Federal investigators will no longer share their findings with Tesla as they look into what caused a fatal crash involving a Model X that was on autopilot after the company said the driver who died was likely at fault.
On Wednesday, the National Transportation Safety Board revoked Tesla's status as a party in its investigation because the company violated an agreement prohibiting the release of investigative information to the public before the completion of a final report on the crash.
Walter Huang was killed when his Model X SUV crashed on March 23 into a concrete lane divider on Highway 101 in Mountain View, California.
In response to inquiries about Huang's family hiring a lawyer to sue the company, Tesla said in a statement to KGO-TV Tuesday that Huang was likely at fault for the crash.
"The crash happened on a clear day with several hundred feet of visibility ahead, which means that the only way for this accident to have occurred is if Mr. Huang was not paying attention to the road, despite the car providing multiple warnings to do so," the company said.
Peter Knudson, a spokesperson for NTSB, told BuzzFeed News the agency became aware of the statement Wednesday after a local media outlet reached out for comment.
Last week, the NTSB's chairperson warned Tesla's CEO Elon Musk that it breached the party agreement by releasing data about the crash, at which point Musk said the company would like to remain a party in the investigation, according to a letter the agency sent on Thursday.
Knudson said the release of that data, which showed the driver's hands weren't detected on the wheel for six seconds before the collision, and the subsequent statement speculating on the cause of the deadly crash were the reasons behind removing Tesla from the investigative team.
"That’s analytical in nature, saying what caused the accident," Knudson said, referring to Tesla's statement. "We don't do that sort of analysis at this point in the investigation."
However, a Tesla spokesperson said the company decided on its own to withdraw from the party agreement on Tuesday and released the statement "to correct misleading claims that had been made about Autopilot."
Those claims suggested that the company's semiautonomous driving system created safety problems, the spokesperson added.
Huang's family previously told KGO-TV that he had repeatedly complained that the car's semiautonomous system kept veering toward the same barrier.
"The opposite is true," the Tesla spokesperson said in a statement emailed to BuzzFeed News Thursday. "If you are driving a Tesla equipped with Autopilot hardware, you are 3.7 times less likely to be involved in a fatal accident and this continues to improve."
The spokesperson went on to say that NTSB appeared to be "more concerned with press headlines than actually promoting safety" and argued that the federal agency has released incomplete information to the public in violation of their own rules.
Knudson said it was the first time NTSB has removed Tesla as a party to an investigation. The company is still a party in two other ongoing investigations into crashes involving its vehicles in Lake Forest and Culver City, California.
"It does happen, but it is rare considering how many investigations we do and how many party members we have," Knudson said.

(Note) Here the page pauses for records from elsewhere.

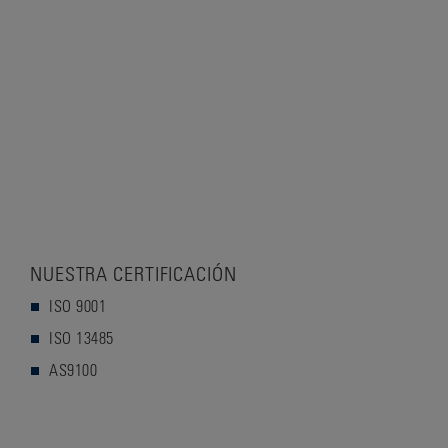
NUESTRA CERTIFICACIÓN
ISO 9001
ISO 13485
AS9100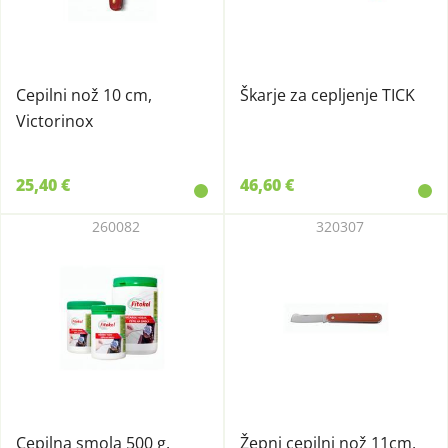
Cepilni nož 10 cm,
Škarje za cepljenje TICK
Victorinox
25,40 €
46,60 €
260082
320307
Cepilna smola 500 g,
Žepni cepilni nož 11cm,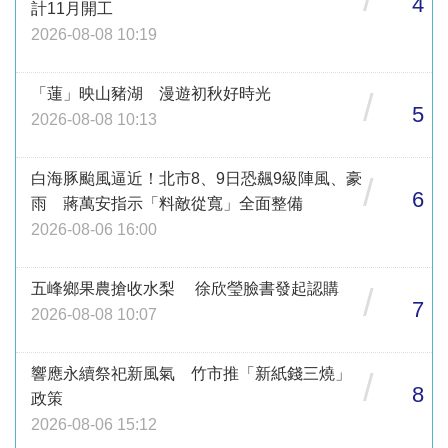
4
計11月開工
2026-08-08 10:19
「蓮」映山豬湖 漫遊初秋好時光
/
5
2026-08-08 10:13
白海豚颱風逼近！北市8、9日恐飆9級陣風、豪
/
6
雨 蔣萬安指示「料敵從寬」全面整備
2026-08-06 16:00
五峰鄉果農搶收水梨 徐欣瑩臉書發起認購
/
7
2026-08-08 10:07
響應永續祭祀新風氣 竹市推「新紙錢三燒」
/
8
政策
2026-08-06 15:12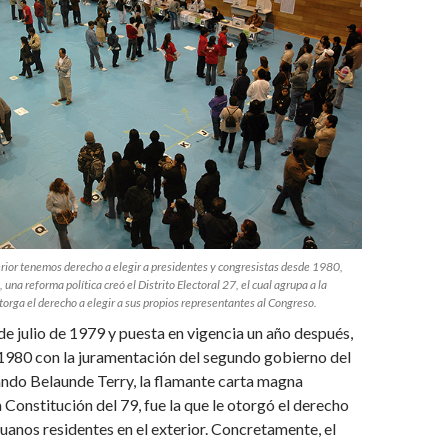
erior tenemos derecho a elegir a presidentes y congresistas desde 1980,
 una reforma política creó el Distrito Electoral 27, el cual agrupa a la
torga el derecho a elegir a sus propios representantes al Congreso.
e julio de 1979 y puesta en vigencia un año después,
e 1980 con la juramentación del segundo gobierno del
ando Belaunde Terry, la flamante carta magna
Constitución del 79, fue la que le otorgó el derecho
ruanos residentes en el exterior. Concretamente, el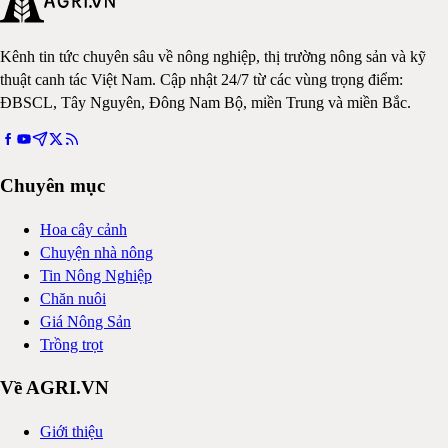
Kênh tin tức chuyên sâu về nông nghiệp, thị trường nông sản và kỹ
thuật canh tác Việt Nam. Cập nhật 24/7 từ các vùng trọng điểm:
ĐBSCL, Tây Nguyên, Đông Nam Bộ, miền Trung và miền Bắc.
Chuyên mục
Hoa cây cảnh
Chuyện nhà nông
Tin Nông Nghiệp
Chăn nuôi
Giá Nông Sản
Trồng trọt
Về AGRI.VN
Giới thiệu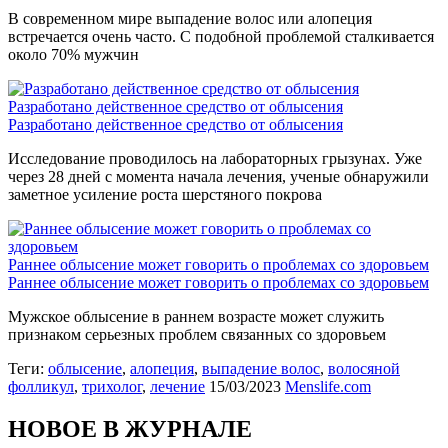
В современном мире выпадение волос или алопеция
встречается очень часто. С подобной проблемой сталкивается
около 70% мужчин
Разработано действенное средство от облысения
Разработано действенное средство от облысения
Исследование проводилось на лабораторных грызунах. Уже
через 28 дней с момента начала лечения, ученые обнаружили
заметное усиление роста шерстяного покрова
Раннее облысение может говорить о проблемах со здоровьем
Раннее облысение может говорить о проблемах со здоровьем
Мужское облысение в раннем возрасте может служить
признаком серьезных проблем связанных со здоровьем
Теги:
облысение
,
алопеция
,
выпадение волос
,
волосяной
фолликул
,
трихолог
,
лечение
15/03/2023
Menslife.com
НОВОЕ В ЖУРНАЛЕ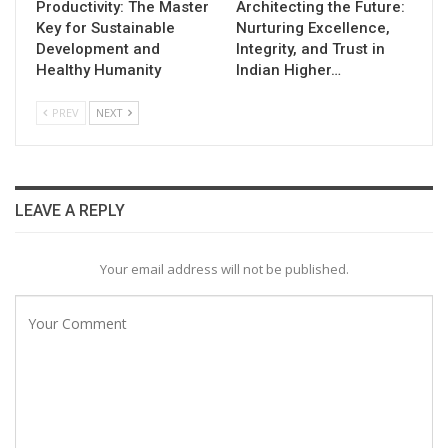
Productivity: The Master
Architecting the Future:
Key for Sustainable
Nurturing Excellence,
Development and
Integrity, and Trust in
Healthy Humanity
Indian Higher…
PREV
NEXT
LEAVE A REPLY
Your email address will not be published.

He estimated that the NTSB investigates between 1,300 and 1,400 accidents in all modes of transportation each year.
According to the NTSB, sharing information about an ongoing investigation with companies, emergency responders, and other groups allows those parties to take any immediate actions necessary to ensure safety.
Knudson said the NTSB will still be able to get information from Tesla for its investigation and could make urgent safety recommendations if needed.
"However, we will not be sharing information about the findings with them," he said. "They will no longer have that benefit."